Work task: The required output is a number: how many lines of the data below include the string "Disturb".

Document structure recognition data
****

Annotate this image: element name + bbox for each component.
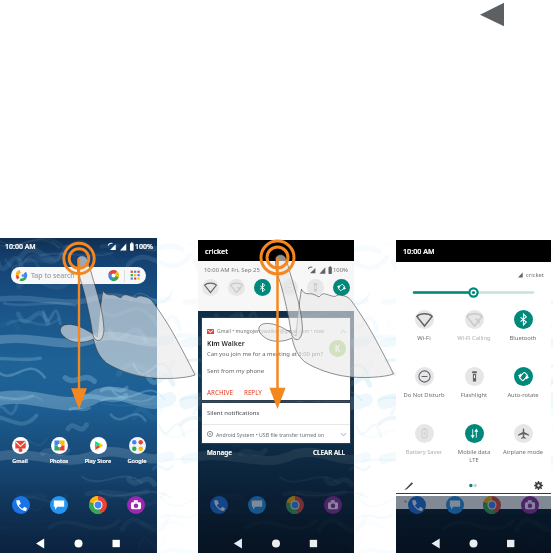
- button[interactable]: Manage: [207, 448, 232, 457]
- staticText: REPLY: [244, 388, 262, 396]
- button[interactable]: Settings: [534, 481, 543, 490]
- staticText: Can you join me for a meeting at 3:00 pm…: [207, 350, 323, 358]
- staticText: cricket: [205, 246, 228, 256]
- staticText: Flashlight: [450, 391, 498, 399]
- staticText: Play Store: [81, 457, 115, 465]
- button[interactable]: REPLY: [244, 388, 262, 396]
- staticText: Google: [120, 457, 154, 465]
- button[interactable]: Quick setting: [307, 279, 324, 296]
- staticText: 10:00 AM: [5, 242, 36, 252]
- staticText: Airplane mode: [499, 448, 547, 456]
- button[interactable]: Airplane mode: [499, 424, 547, 456]
- staticText: Wi-Fi: [400, 334, 448, 342]
- button[interactable]: Chrome: [89, 496, 107, 514]
- staticText: Wi-Fi Calling: [450, 334, 498, 342]
- staticText: Gmail: [3, 457, 37, 465]
- staticText: Do Not Disturb: [400, 391, 448, 399]
- button[interactable]: Google: [120, 437, 154, 465]
- staticText: Mobile data: [450, 448, 498, 456]
- button[interactable]: Camera: [521, 496, 539, 514]
- button[interactable]: ARCHIVE: [207, 388, 233, 396]
- staticText: Bluetooth: [499, 334, 547, 342]
- staticText: K: [335, 343, 341, 354]
- button[interactable]: Gmail: [3, 437, 37, 465]
- staticText: CLEAR ALL: [313, 448, 345, 457]
- staticText: LTE: [450, 456, 498, 464]
- button[interactable]: Messages: [248, 496, 266, 514]
- button[interactable]: Battery Saver: [400, 424, 448, 456]
- button[interactable]: Phone: [408, 496, 426, 514]
- button[interactable]: Auto-rotate: [499, 367, 547, 399]
- button[interactable]: Do Not Disturb: [400, 367, 448, 399]
- staticText: Tap to search: [31, 271, 75, 281]
- staticText: Manage: [207, 448, 232, 457]
- staticText: Android System • USB file transfer turne…: [216, 431, 325, 438]
- button[interactable]: Chrome: [286, 496, 304, 514]
- staticText: cricket: [526, 271, 544, 279]
- button[interactable]: Wi-Fi Calling: [450, 310, 498, 342]
- button[interactable]: Messages: [446, 496, 464, 514]
- button[interactable]: Quick setting: [281, 279, 298, 296]
- button[interactable]: Gmail • mungojerrywalker@gmail.com • now: [202, 318, 350, 400]
- button[interactable]: Quick setting: [228, 279, 245, 296]
- button[interactable]: Android System • USB file transfer turne…: [207, 425, 346, 443]
- button[interactable]: Wi-Fi: [400, 310, 448, 342]
- staticText: Sent from my phone: [207, 367, 265, 375]
- staticText: 10:00 AM Fri, Sep 25: [204, 266, 260, 274]
- button[interactable]: Tap to search: [11, 267, 146, 284]
- button[interactable]: Quick setting: [202, 279, 219, 296]
- button[interactable]: Back: [469, 0, 514, 45]
- staticText: Silent notifications: [207, 409, 260, 417]
- button[interactable]: Camera: [324, 496, 342, 514]
- button[interactable]: Bluetooth: [499, 310, 547, 342]
- button[interactable]: Chrome: [483, 496, 501, 514]
- button[interactable]: Phone: [12, 496, 30, 514]
- button[interactable]: CLEAR ALL: [313, 448, 345, 457]
- button[interactable]: Mobile data: [450, 424, 498, 464]
- staticText: Auto-rotate: [499, 391, 547, 399]
- staticText: 10:00 AM: [403, 246, 435, 256]
- staticText: Photos: [42, 457, 76, 465]
- button[interactable]: Quick setting: [254, 279, 271, 296]
- staticText: Gmail • mungojerrywalker@gmail.com • now: [217, 328, 324, 335]
- staticText: ARCHIVE: [207, 388, 233, 396]
- staticText: 100%: [135, 242, 153, 252]
- staticText: Battery Saver: [400, 448, 448, 456]
- button[interactable]: Flashlight: [450, 367, 498, 399]
- staticText: 100%: [333, 266, 349, 274]
- button[interactable]: Quick setting: [333, 279, 350, 296]
- button[interactable]: Photos: [42, 437, 76, 465]
- button[interactable]: Camera: [127, 496, 145, 514]
- button[interactable]: Phone: [210, 496, 228, 514]
- staticText: Kim Walker: [207, 339, 245, 348]
- button[interactable]: Edit: [404, 481, 413, 490]
- button[interactable]: Play Store: [81, 437, 115, 465]
- button[interactable]: Messages: [50, 496, 68, 514]
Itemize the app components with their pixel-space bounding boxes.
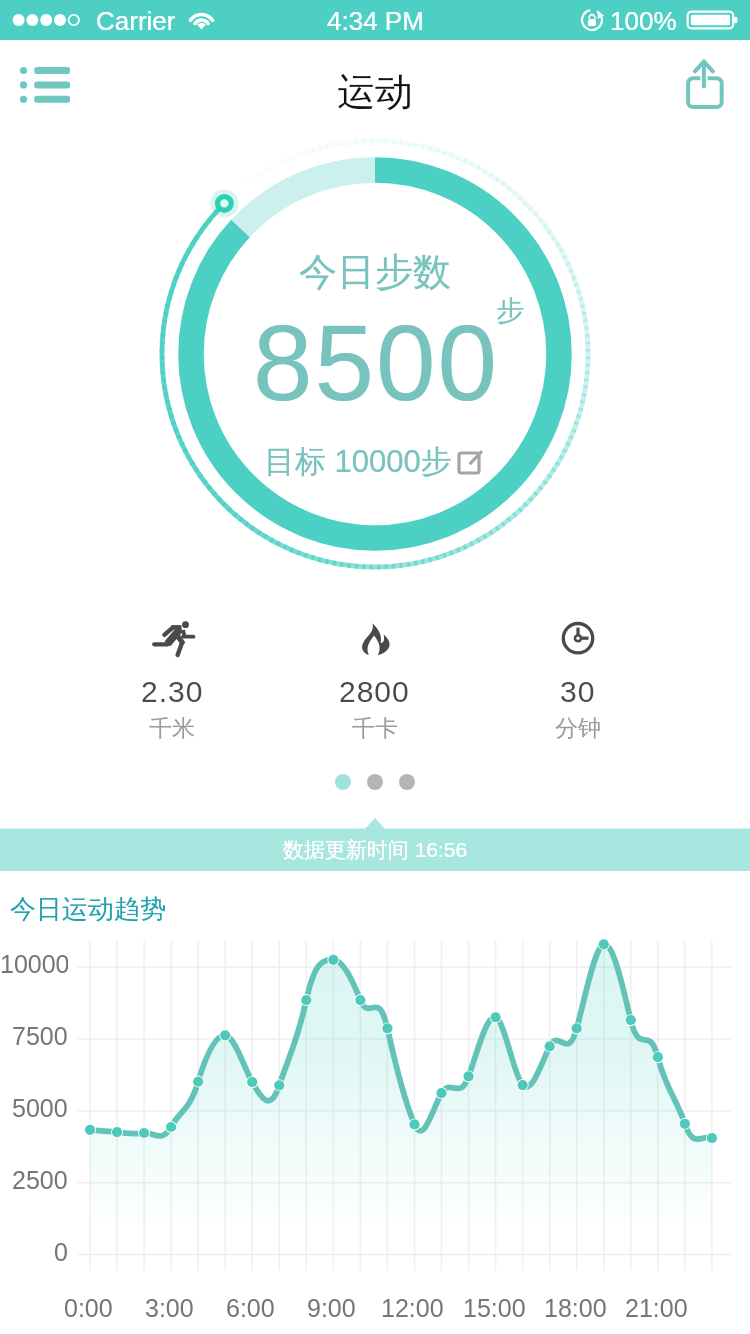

****

Task output: 2